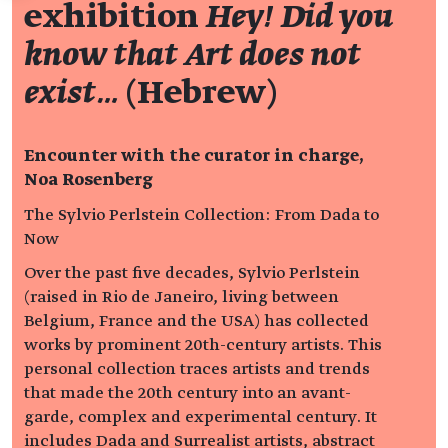
exhibition
Hey! Did you
know that Art does not
exist…
(Hebrew)
Encounter with the curator in charge,
Noa Rosenberg
The Sylvio Perlstein Collection: From Dada to
Now
Over the past five decades, Sylvio Perlstein
(raised in Rio de Janeiro, living between
Belgium, France and the USA) has collected
works by prominent 20th-century artists. This
personal collection traces artists and trends
that made the 20th century into an avant-
garde, complex and experimental century. It
includes Dada and Surrealist artists, abstract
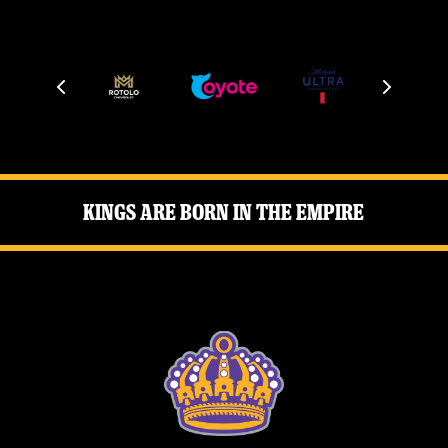
Kings Are Born in the Empire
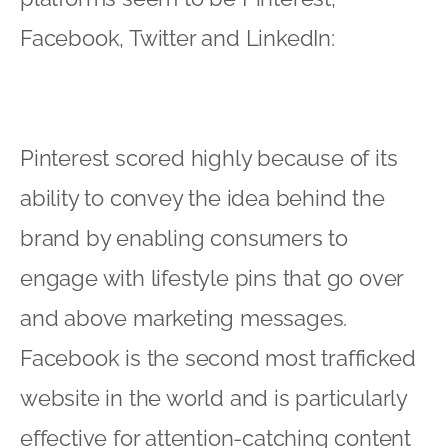
Facebook, Twitter and LinkedIn:
Pinterest scored highly because of its
ability to convey the idea behind the
brand by enabling consumers to
engage with lifestyle pins that go over
and above marketing messages.
Facebook is the second most trafficked
website in the world and is particularly
effective for attention-catching content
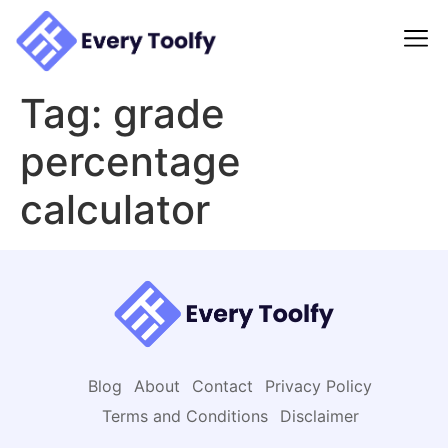
to
content
Tag:
grade
percentage
calculator
Blog
About
Contact
Privacy Policy
Terms and Conditions
Disclaimer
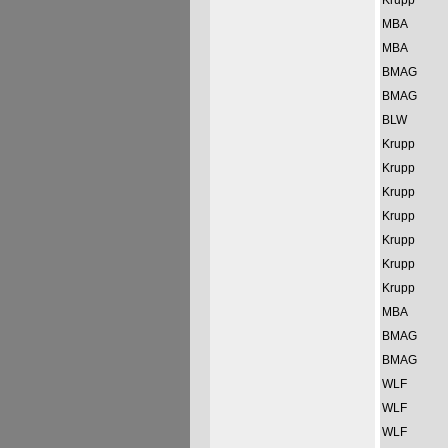
Krupp
MBA
MBA
BMAG
BMAG
BLW
Krupp
Krupp
Krupp
Krupp
Krupp
Krupp
Krupp
MBA
BMAG
BMAG
WLF
WLF
WLF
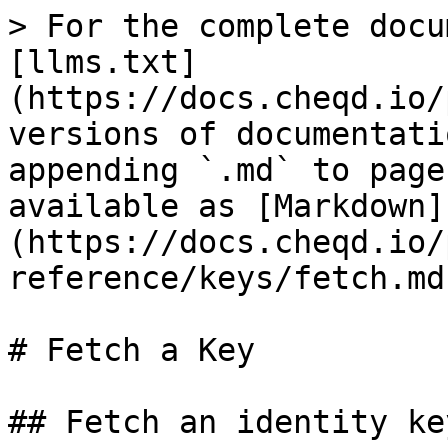
> For the complete docu
[llms.txt]
(https://docs.cheqd.io/
versions of documentati
appending `.md` to page
available as [Markdown]
(https://docs.cheqd.io/
reference/keys/fetch.md)
# Fetch a Key

## Fetch an identity ke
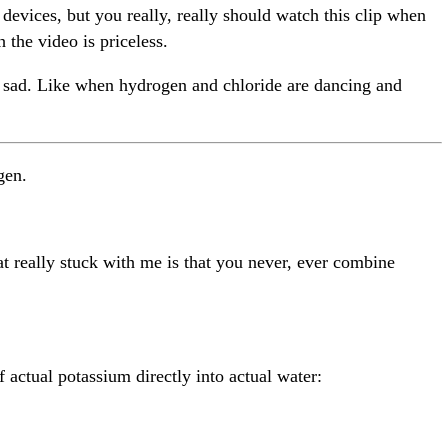
 devices, but you really, really should watch this clip when
the video is priceless.
t sad. Like when hydrogen and chloride are dancing and
gen.
hat really stuck with me is that you never, ever combine
 actual potassium directly into actual water:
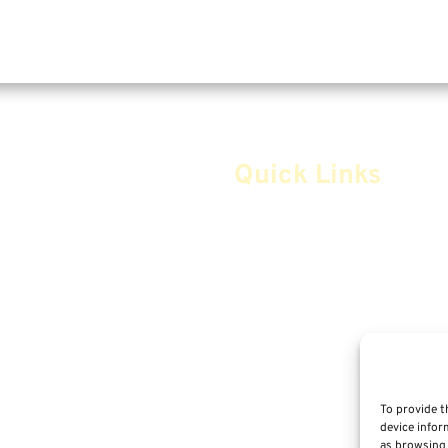
Quick Links
Home
Safe Money
Annuities
Advice & Strategies
Life Insurance
To provide t
device infor
Retirement Planning
as browsing 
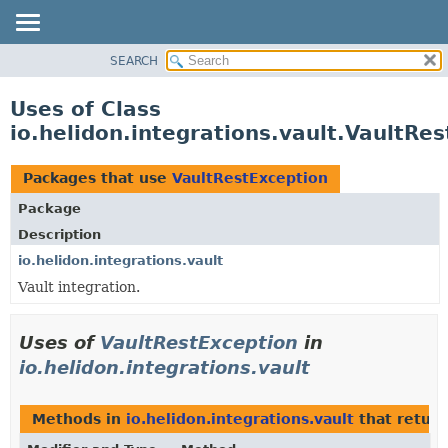
SEARCH
OVERVIEW
MODULE
Uses of Class
PACKAGE
io.helidon.integrations.vault.VaultRe
CLASS
USE
Packages that use
VaultRestException
TREE
Package
DEPRECATED
Description
INDEX
io.helidon.integrations.vault
Vault integration.
HELP
Uses of
VaultRestException
in
io.helidon.integrations.vault
Methods in
io.helidon.integrations.vault
that retur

════════════════════

Among the lines above, find the ones containing "when" and copy them.

 devices, but you really, really should watch this clip when
t sad. Like when hydrogen and chloride are dancing and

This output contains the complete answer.